To examine the role of Emi1 on CD8+ T cells more directly, we induced a knockout of Emi1 by Crispr. This knockout of Emi1 lead to T effector cells undergoing “re-replication”, in which the genome is duplicated a second time before the cells enter M phase. The cells that did not experience re-replication, experienced an apparent block to cell cycle re-entry. While re-replication was present in memory T cells, the effect on cell cycle re-entry did not appear. The re-replication is likely to have occurred as a consequence of insufficient APC/CCdh1 inhibition. This results in the degradation of origin licensing regulating proteins like Cyclin A and geminin, resulting in inappropriate origin licensing, which is essential for commencement of DNA replication. However, if the cell becomes deficient in Emi1 before origin licensing occurs, it remains within G1 and becomes unable to progress, a phenomenon observed in Emi1 disruption within transformed cancer cells and stem cells. That we saw no increase in G1 phase in knockout memory T cells could imply that Emi1 was already significantly reduced in memory cells, rendering the knockouts impact on G1 phase bellow detection.
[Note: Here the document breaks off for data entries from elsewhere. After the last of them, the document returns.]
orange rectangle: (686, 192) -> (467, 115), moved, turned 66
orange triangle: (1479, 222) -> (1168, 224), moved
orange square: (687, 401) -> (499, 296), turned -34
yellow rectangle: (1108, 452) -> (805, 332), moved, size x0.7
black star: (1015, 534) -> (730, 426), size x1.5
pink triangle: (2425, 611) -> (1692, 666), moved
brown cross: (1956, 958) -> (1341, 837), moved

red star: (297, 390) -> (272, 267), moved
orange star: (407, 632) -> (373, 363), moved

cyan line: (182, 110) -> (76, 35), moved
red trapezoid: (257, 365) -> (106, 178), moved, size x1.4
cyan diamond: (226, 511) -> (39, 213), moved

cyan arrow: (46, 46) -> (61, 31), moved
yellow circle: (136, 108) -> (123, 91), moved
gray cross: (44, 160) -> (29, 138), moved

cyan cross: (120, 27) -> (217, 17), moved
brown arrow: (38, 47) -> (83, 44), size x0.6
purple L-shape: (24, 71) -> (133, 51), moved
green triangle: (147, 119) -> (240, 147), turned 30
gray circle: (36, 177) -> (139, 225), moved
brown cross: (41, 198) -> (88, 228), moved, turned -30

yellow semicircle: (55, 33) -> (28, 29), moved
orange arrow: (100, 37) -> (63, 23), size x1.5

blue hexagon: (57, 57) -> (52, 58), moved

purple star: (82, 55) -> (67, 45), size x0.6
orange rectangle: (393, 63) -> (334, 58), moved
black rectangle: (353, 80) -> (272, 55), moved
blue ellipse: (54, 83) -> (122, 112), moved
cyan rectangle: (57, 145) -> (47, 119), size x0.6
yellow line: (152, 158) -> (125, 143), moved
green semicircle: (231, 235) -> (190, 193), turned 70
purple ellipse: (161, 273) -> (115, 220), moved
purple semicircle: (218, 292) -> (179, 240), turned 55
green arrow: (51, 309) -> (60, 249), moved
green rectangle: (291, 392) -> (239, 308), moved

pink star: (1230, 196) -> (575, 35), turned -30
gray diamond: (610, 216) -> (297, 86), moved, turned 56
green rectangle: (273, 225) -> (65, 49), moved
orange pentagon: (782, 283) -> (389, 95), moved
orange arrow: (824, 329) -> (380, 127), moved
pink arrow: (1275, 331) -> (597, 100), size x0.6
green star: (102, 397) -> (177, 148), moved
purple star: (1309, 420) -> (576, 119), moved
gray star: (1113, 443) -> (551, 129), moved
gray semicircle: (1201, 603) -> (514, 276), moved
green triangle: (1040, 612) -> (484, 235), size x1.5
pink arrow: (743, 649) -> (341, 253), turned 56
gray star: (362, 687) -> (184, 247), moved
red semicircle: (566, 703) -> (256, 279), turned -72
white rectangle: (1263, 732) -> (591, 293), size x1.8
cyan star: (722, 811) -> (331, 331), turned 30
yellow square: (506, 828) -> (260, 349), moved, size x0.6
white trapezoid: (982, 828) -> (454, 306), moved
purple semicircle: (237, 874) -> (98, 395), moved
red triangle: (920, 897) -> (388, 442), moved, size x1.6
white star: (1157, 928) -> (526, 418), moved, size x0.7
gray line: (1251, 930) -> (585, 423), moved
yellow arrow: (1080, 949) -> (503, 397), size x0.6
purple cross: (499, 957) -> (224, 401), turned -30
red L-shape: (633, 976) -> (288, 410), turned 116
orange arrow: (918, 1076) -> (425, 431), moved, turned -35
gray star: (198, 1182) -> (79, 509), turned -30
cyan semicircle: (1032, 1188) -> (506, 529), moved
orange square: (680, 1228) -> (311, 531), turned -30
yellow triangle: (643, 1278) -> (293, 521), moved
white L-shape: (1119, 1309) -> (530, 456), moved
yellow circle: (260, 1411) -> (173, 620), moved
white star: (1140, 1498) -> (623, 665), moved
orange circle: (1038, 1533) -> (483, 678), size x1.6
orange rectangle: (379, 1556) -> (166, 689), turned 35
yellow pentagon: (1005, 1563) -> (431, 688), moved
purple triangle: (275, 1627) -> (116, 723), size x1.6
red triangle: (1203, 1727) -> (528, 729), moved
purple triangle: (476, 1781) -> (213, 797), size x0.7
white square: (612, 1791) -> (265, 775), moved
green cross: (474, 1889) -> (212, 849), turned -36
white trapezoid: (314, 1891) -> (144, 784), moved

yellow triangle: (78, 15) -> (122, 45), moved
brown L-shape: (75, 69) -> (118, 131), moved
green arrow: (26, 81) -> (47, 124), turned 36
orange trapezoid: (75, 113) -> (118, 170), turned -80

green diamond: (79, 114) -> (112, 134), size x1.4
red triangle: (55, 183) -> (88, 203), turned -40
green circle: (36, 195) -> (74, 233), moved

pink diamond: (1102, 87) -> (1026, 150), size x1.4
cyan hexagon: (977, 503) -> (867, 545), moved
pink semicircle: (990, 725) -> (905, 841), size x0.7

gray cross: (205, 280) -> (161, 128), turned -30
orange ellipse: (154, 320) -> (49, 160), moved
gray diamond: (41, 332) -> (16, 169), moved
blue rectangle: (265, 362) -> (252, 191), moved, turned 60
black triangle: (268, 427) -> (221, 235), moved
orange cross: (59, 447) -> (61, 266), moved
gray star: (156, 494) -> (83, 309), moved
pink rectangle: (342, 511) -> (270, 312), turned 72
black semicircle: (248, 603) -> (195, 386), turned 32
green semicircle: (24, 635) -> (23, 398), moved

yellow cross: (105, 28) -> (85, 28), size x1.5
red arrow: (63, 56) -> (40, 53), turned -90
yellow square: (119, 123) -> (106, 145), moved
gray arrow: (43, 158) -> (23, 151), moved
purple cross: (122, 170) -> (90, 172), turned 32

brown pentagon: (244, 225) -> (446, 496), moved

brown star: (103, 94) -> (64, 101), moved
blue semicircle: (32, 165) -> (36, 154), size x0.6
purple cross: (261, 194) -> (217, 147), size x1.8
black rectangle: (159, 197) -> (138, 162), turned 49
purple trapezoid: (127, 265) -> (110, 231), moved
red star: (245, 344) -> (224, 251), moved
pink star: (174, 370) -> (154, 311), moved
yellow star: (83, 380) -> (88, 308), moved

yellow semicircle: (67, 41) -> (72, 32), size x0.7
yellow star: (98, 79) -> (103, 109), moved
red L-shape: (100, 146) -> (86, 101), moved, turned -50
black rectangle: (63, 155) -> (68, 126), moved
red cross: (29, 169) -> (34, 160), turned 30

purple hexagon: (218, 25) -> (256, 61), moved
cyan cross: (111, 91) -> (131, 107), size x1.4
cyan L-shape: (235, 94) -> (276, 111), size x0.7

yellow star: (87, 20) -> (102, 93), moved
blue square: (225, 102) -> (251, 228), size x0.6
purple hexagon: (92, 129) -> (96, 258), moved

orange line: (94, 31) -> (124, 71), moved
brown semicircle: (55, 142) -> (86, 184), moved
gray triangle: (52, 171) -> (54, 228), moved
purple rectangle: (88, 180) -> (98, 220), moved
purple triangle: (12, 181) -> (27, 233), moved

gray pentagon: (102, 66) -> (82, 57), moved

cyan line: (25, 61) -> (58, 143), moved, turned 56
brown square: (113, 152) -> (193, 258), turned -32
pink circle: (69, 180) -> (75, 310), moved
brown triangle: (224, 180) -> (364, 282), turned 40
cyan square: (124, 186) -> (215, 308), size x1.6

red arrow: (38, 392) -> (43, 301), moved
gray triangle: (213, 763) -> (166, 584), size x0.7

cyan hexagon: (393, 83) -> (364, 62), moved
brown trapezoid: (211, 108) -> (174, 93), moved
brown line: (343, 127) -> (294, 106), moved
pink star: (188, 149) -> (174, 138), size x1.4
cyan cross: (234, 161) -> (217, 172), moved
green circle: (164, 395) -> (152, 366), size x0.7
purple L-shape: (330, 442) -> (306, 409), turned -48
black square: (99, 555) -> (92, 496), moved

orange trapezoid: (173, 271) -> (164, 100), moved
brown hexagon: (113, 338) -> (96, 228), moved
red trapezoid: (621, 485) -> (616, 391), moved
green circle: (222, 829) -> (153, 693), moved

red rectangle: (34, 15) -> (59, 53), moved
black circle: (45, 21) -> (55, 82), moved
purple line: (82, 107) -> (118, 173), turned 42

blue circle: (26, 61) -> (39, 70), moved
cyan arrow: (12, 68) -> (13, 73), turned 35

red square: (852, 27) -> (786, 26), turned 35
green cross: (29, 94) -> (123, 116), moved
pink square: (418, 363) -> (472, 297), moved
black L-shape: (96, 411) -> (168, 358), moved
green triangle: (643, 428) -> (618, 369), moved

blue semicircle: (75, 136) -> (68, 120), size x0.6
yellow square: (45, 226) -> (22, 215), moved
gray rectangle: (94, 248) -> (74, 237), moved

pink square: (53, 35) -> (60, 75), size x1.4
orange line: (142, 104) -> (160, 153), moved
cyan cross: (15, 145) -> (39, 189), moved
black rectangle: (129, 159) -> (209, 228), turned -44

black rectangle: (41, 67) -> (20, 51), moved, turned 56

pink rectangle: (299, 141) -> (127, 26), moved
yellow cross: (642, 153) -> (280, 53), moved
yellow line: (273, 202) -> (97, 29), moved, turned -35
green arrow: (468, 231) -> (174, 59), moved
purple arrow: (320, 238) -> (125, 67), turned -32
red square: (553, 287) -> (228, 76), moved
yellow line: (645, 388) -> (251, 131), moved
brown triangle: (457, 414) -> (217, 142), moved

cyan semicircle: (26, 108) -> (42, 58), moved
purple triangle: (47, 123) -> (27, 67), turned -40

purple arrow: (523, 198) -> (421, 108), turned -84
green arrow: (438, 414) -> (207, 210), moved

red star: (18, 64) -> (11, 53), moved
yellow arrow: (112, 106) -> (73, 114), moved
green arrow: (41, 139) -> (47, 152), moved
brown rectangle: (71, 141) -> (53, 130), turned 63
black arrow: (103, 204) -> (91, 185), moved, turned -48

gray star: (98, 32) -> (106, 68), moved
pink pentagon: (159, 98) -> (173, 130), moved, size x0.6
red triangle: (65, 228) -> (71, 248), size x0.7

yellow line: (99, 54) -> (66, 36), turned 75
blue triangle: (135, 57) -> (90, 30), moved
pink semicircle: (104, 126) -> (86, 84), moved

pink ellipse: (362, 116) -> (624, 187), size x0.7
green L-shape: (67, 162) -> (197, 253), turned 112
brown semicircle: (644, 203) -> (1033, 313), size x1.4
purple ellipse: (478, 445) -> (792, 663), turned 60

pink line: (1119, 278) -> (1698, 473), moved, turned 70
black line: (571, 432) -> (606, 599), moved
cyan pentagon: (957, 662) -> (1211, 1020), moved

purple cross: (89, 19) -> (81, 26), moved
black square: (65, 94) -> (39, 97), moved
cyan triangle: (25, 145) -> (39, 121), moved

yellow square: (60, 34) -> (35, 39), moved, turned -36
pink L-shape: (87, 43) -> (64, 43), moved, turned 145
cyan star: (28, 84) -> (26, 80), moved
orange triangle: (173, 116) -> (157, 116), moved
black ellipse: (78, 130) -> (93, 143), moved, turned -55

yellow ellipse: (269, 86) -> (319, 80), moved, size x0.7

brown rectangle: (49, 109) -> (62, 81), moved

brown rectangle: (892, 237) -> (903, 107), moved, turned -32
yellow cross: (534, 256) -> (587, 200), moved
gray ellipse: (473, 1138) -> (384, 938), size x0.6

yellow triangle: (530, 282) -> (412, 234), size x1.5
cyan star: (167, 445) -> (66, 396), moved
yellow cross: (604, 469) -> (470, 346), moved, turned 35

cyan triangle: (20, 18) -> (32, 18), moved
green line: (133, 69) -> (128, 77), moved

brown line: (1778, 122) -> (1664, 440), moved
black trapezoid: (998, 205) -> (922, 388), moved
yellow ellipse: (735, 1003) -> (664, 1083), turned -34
We therefore conclude that CD8+ T cells achieve a rapid proliferation phenotype via stem cell-like regulation of cell cycle, enabling steady re-entry into S-phase mediated by high levels of Emi1, and that IL-15 treated cells shift their cell cycle behaviour, reducing Emi1 and thus reducing their proliferative activity. Because we noticed in our dataset the fluctuation of deubiquitinase Usp1 mimics the pattern of Emi1 fluctuation, we hypothesise that SLEC associated transcription factor Id2 and MPEC associated transcription factor Id3, proteins which Usp1 preserves, may be the link between cell cycle speed and memory phenotype, as Id2 and Usp1 are both APC/CCdh1 substrates, but Id3 is not. We suggest a model then in which Emi1 mediated APC/CCdh1 inhibition promotes both rapid proliferation and survival of Id2, driving cells towards the effector cell fate. While in the absence of Emi1, cells remain in G1 where APC/CCdh1 is active, degrades Id2, allowing Id3 to promote the memory cell fate.